According to Niche, St. Mary's School is the most highly ranked Catholic High School in Oregon, the 2nd most highly ranked boarding school in Oregon, and the 3rd most highly ranked private school in Oregon.

==History ==
St. Mary's School was founded in the mining town of Jacksonville, Oregon, in 1865 by three members of the Sisters of the Holy Names of Jesus and Mary and was known as St. Mary's Academy. Operating as a twelve-year (the upper grades were limited to girls) boarding and day school serving families in Southern Oregon and Northern California, St. Mary's graduated its first student in 1871.

St. Mary's moved to Medford, Oregon in 1908. In the late 1920s, the school became coeducational, graduating its first male student in 1930. In 1948, the Sisters of the Holy Names of Jesus and Mary transferred the title of the school to the Sacred Heart Parish, which operated it as a twelve-year coeducational school for the next 13 years. In 1961, St. Mary's Elementary and High School separated into two schools when the current high school was built on Black Oak Drive.

In 1971, when the Sacred Heart Parish determined it could no longer financially support two schools, a group of supporters raised funds and gained permission from the Archbishop to incorporate as an independent, Catholic school, the first in Oregon.

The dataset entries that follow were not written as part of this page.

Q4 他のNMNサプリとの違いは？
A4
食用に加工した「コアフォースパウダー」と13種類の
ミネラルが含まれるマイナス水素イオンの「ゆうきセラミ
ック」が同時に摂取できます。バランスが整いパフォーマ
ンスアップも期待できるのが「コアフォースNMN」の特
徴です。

With the Archbishop's permission, St. Mary's added a middle school in 1987 after a fire damaged the Sacred Heart School and representatives of the parish and greater community asked the Board of Trustees to transfer the seventh and eighth grades to the school. A sixth grade was added in 1992.

In 1998, St. Mary's began its first capital expansion in 31 years with a five-phase building campaign. Since 1998, St. Mary's completed an expanded parking facility, an all-weather eight-lane track and upgraded athletic fields and a library/media and science center with three science labs and seven additional classrooms.

==Accreditation==
St. Mary's School is registered with the Oregon Department of Education and is accredited by the Northwest Accreditation Commission and the Pacific Northwest Association of Independent Schools. Also, the School is a member of the National Association of Independent Schools, the National Catholic Education Association, and other professional organizations.

==Academics==
St. Mary's won the Oregonian Cup in 2007, 2008, 2009, 2010, 2011, 2016, 2017, and 2022.

The school offers 24 Advanced Placement courses, including three foreign languages: Latin, Spanish, and Mandarin.

Sophomores and Eighth Graders complete the International Schools' Assessment, which offers schools a form of international benchmarking.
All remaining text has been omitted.